Conservatives in power, vicious cuts applied to the welfare state while regressive taxes increase, police violence perpetrated against the poor against a background of declining legitimacy. Yes, the parallels between 2011 and 1981 are irresistibly suggestive of a political explanation for the British summer riots.
The triggers in 1981 were ‘heavy handed’ and often racist policing reflecting long running policing policies that systematically targeted young black men whose experience of state authority would likely have been unremittingly negative. This combined with racial tensions between communities and with the deep-set inequalities of urban life where whole areas were devoid of opportunities for meaningful work. There were instances of looting and arson but the prominent images of Brixton, Toxteth and so on is the violent clashes with police. At times small numbers of police found themselves surrounded by angry youths with improvised weapons.

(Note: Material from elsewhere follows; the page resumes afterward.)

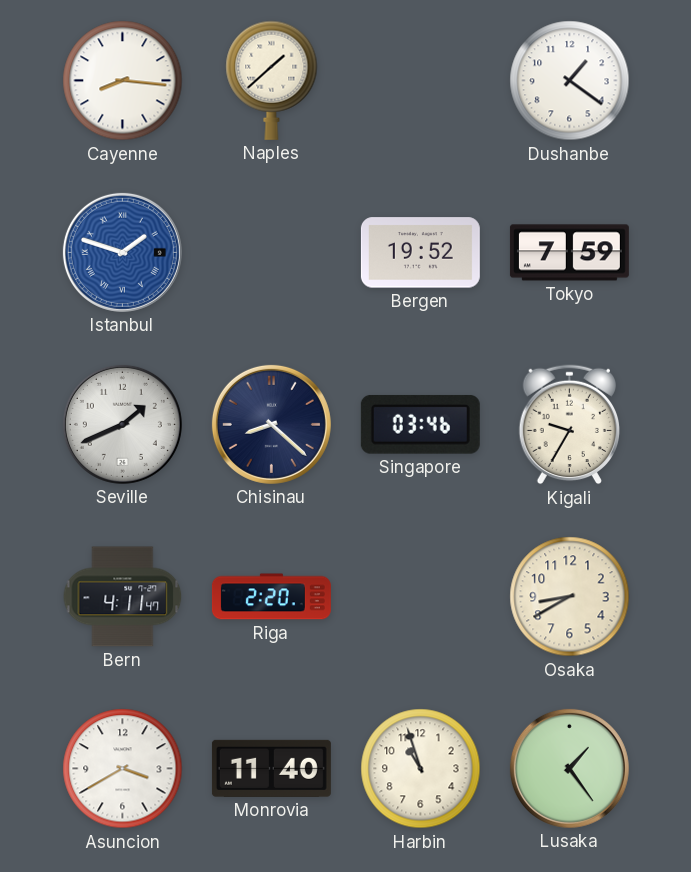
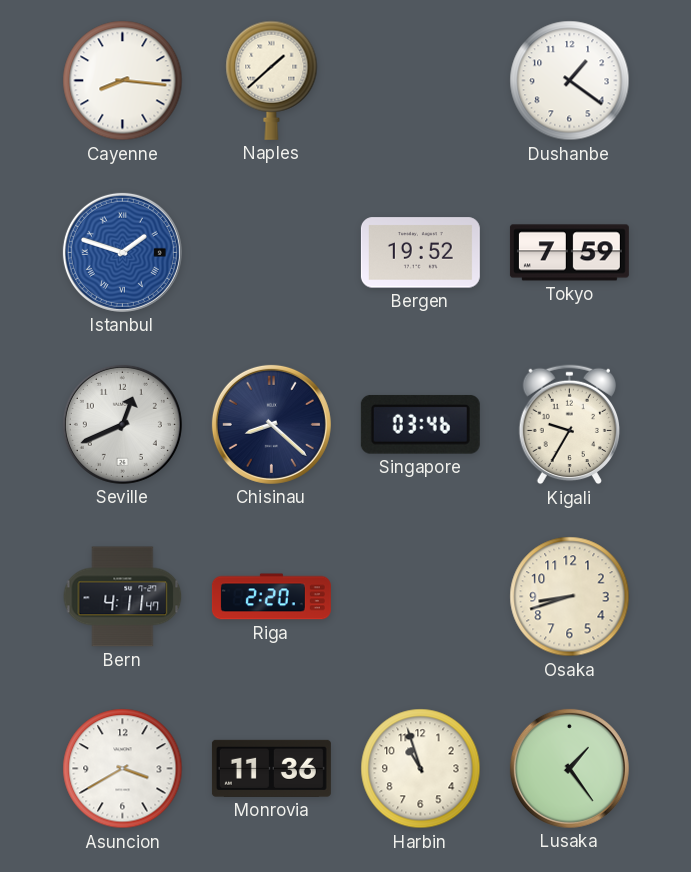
Seville: 1:41 -> 12:41
Osaka: 8:40 -> 8:42
Monrovia: 11:40 -> 11:36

More often, lines of police in riot gear would tackle large groups of rioters head-on. Battles would last hours and the aim, it would seem, was primarily to hit back at the police while the usual power relationship had been reversed.
This summer, after the first night of anger at the police shooting of Mark Duggan, people’s purpose on the streets seemed to be different. Rather than directing violence at police, such confrontations were often avoided as the fast moving and, at times, well organised crowds descended like bargain hunters on high street stores. Rather than an opportunity to settle scores with authorities, this looked like a rush to get free stuff, as was sometimes evident on various communications on social networks and in media interviews after the events[Guardian, Telegraph]. This difference in the character of the riots is suggestive of a different explanation for why they occurred. As Zygmunt Bauman was quick to argue ‘these are not hunger or bread riots. These are riots of defective and disqualified consumers.’
Bauman’s contributions to the sociology of contemporary capitalism have drawn out the implications of a shift in the way in which people create and understand their own identities, which in turn frame their understandings of the world around them, their decisions about action and their identification of friends, allies, and opponents. Whereas once most people understood their identities in terms of religion, nation, social position or vocation in the present we can talk about a multitude of consumer-based identities. This analysis is understood best by clever marketer, who consciously try to create brands for products that carry a heavy load of meaning. As a result, a large portion of the value of global corporations is attributed to their brands (see Interbrand for current values.) The value of a consumer object becomes detached from either the cost of production or the utility that product has, but instead is tied to what it signals about us both to ourselves and to those who see use engaged in conspicuous consumption. Apple iThing brand construction is a little stroke of genius in this regard – I’d be very surprised if Apple marketers didn’t come up with a list of things that the now ubiquitous ‘i’ could stand for that included identity. If we’d had the ‘myPod’ we’d have an everyday description of ownership of a thing, but by using the active, verbal form of the pronoun ‘i’ we get a much deeper signal that ‘I do Apple products’, such that ownership of the product also says something much more meaningful about the consumer , perhaps that they see themselves as technologically savvy lovers of design and aesthetics, willing to pay a high premium for apparent quality (and therefore relatively wealthy), keen on music, smart, intelligent.
So, what’s the problem with people using objects of consumption to build an identity? Intrinsically, perhaps nothing, but this trend has to be understood in relation to two realities of contemporary capitalism: first that we are inescapably bombarded with advertising so that claims that certain products are required for certain aspects of identity are familiar to people from early childhood; second that many are excluded from participation in this make-believe world of music players, cars or deodorants with sex appeal. The unemployed and the underemployed are Bauman’s ‘defective consumers’, stoked with the desire for identity-confirming objects by a lifetime of marketing but unable to grasp them by legal means. The impact of consumerism on the poor is just to make their experience of inequality much sharper; their lack of opportunity for income or credit robs them also of the primary social tools for self-expression.
This argument needs to be tempered though, and shouldn’t be reduced to the idea that these riots were simply about consumerist greed. Owen Jones made some useful observations at an RSA talk (audio here) including plenty of quotes from people involved in rioting who were directly complaining about police behaviour or about the lack of opportunity for work. Just because, to my mediated view of things, the riots didn’t look like a well targeted kick at the police, doesn’t mean that that wasn’t exactly what was intended. As Jones points out, we’re actually looking at a series of riots and each one contained many motivations. For some it may have simply been hedonistic bravado, for others free stuff and for others still a battle with police. Whatever the mix of motivations, a broader explanation for episodes of collective willingness to transcend the normal rules are demanded. As in the early 1980s, deep material inequalities and an abiding hopelessness in the face of more restrictions on opportunity and shrinking safeguards for even a basic standard of living seem to be clear precursors, generating anger and resentment on a huge scale.
So, while this casual comparison of riots is suggestive of an explanation for differences in the form of the riots, with this higher emphasis on iLooting an outgrowth of wild consumerism, perhaps the traditional explanation for the existence of the riots in the first place – an austere state exacerbating deep social and economic inequalities – remains intact.